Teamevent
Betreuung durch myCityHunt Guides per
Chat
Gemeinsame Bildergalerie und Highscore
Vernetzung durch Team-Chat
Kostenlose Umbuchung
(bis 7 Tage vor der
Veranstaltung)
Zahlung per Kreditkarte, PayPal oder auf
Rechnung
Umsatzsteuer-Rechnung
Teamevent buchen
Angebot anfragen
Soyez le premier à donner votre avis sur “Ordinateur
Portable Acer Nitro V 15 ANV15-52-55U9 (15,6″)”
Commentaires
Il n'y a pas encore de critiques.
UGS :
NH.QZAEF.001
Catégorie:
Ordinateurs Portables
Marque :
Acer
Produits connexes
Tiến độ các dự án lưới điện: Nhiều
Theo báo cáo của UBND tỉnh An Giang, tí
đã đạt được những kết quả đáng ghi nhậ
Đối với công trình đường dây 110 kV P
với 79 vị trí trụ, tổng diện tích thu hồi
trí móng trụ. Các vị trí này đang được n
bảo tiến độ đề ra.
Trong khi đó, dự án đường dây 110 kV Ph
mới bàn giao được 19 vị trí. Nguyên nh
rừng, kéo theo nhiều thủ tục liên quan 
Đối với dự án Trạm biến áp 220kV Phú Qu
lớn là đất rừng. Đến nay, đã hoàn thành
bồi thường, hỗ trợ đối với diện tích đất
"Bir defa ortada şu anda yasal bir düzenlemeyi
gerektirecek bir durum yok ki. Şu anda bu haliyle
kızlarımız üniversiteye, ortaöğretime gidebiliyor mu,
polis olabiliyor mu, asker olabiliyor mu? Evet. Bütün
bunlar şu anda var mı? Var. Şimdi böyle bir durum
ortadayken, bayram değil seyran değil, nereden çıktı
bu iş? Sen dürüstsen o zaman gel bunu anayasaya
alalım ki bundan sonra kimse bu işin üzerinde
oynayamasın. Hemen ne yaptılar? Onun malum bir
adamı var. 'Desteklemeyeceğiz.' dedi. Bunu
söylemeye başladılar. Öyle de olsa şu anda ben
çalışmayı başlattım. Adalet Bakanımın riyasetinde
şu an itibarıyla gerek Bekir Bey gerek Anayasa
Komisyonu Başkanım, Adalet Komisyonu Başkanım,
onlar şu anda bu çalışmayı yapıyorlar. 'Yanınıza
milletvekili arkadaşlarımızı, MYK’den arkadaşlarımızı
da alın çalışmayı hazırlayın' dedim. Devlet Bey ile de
══════════════════════════════
Write out the entries in full, exactly as given.

Teamevent
Betreuung durch myCityHunt Guides per
Chat
Gemeinsame Bildergalerie und Highscore
Vernetzung durch Team-Chat
Kostenlose Umbuchung
(bis 7 Tage vor der
Veranstaltung)
Zahlung per Kreditkarte, PayPal oder auf
Rechnung
Umsatzsteuer-Rechnung
Teamevent buchen
Angebot anfragen
Soyez le premier à donner votre avis sur “Ordinateur
Portable Acer Nitro V 15 ANV15-52-55U9 (15,6″)”
Commentaires
Il n'y a pas encore de critiques.
UGS :
NH.QZAEF.001
Catégorie:
Ordinateurs Portables
Marque :
Acer
Produits connexes
Tiến độ các dự án lưới điện: Nhiều
Theo báo cáo của UBND tỉnh An Giang, tí
đã đạt được những kết quả đáng ghi nhậ
Đối với công trình đường dây 110 kV P
với 79 vị trí trụ, tổng diện tích thu hồi
trí móng trụ. Các vị trí này đang được n
bảo tiến độ đề ra.
Trong khi đó, dự án đường dây 110 kV Ph
mới bàn giao được 19 vị trí. Nguyên nh
rừng, kéo theo nhiều thủ tục liên quan 
Đối với dự án Trạm biến áp 220kV Phú Qu
lớn là đất rừng. Đến nay, đã hoàn thành
bồi thường, hỗ trợ đối với diện tích đất
"Bir defa ortada şu anda yasal bir düzenlemeyi
gerektirecek bir durum yok ki. Şu anda bu haliyle
kızlarımız üniversiteye, ortaöğretime gidebiliyor mu,
polis olabiliyor mu, asker olabiliyor mu? Evet. Bütün
bunlar şu anda var mı? Var. Şimdi böyle bir durum
ortadayken, bayram değil seyran değil, nereden çıktı
bu iş? Sen dürüstsen o zaman gel bunu anayasaya
alalım ki bundan sonra kimse bu işin üzerinde
oynayamasın. Hemen ne yaptılar? Onun malum bir
adamı var. 'Desteklemeyeceğiz.' dedi. Bunu
söylemeye başladılar. Öyle de olsa şu anda ben
çalışmayı başlattım. Adalet Bakanımın riyasetinde
şu an itibarıyla gerek Bekir Bey gerek Anayasa
Komisyonu Başkanım, Adalet Komisyonu Başkanım,
onlar şu anda bu çalışmayı yapıyorlar. 'Yanınıza
milletvekili arkadaşlarımızı, MYK’den arkadaşlarımızı
da alın çalışmayı hazırlayın' dedim. Devlet Bey ile de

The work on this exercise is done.